(SOURCE MATERIAL)

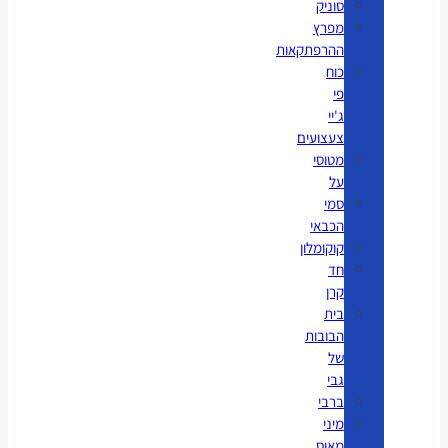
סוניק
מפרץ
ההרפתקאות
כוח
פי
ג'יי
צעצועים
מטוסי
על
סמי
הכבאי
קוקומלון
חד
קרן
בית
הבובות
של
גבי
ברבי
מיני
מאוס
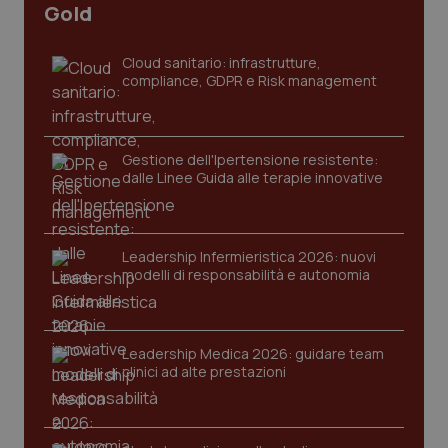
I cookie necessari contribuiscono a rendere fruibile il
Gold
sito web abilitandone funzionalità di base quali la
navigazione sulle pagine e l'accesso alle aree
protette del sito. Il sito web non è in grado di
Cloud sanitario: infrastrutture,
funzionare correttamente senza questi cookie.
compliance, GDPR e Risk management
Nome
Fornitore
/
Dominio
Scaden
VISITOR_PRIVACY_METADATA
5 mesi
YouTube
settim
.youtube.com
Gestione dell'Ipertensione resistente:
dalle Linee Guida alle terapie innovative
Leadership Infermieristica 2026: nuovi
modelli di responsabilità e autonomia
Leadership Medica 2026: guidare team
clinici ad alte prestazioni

(End SOURCE MATERIAL)
(SOURCE MATERIAL)

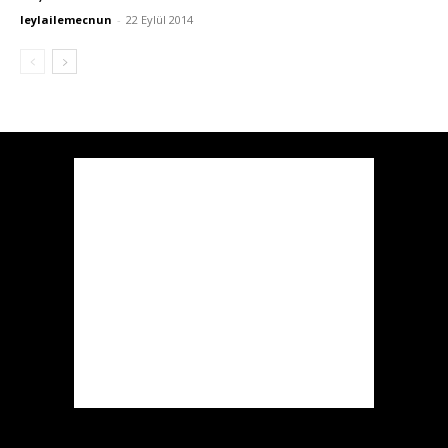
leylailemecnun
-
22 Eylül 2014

(End SOURCE MATERIAL)

Based on the listing, determine the number of lines that include the string "Leadership", and give that number without further text.

▶ **RESPONSE**:
2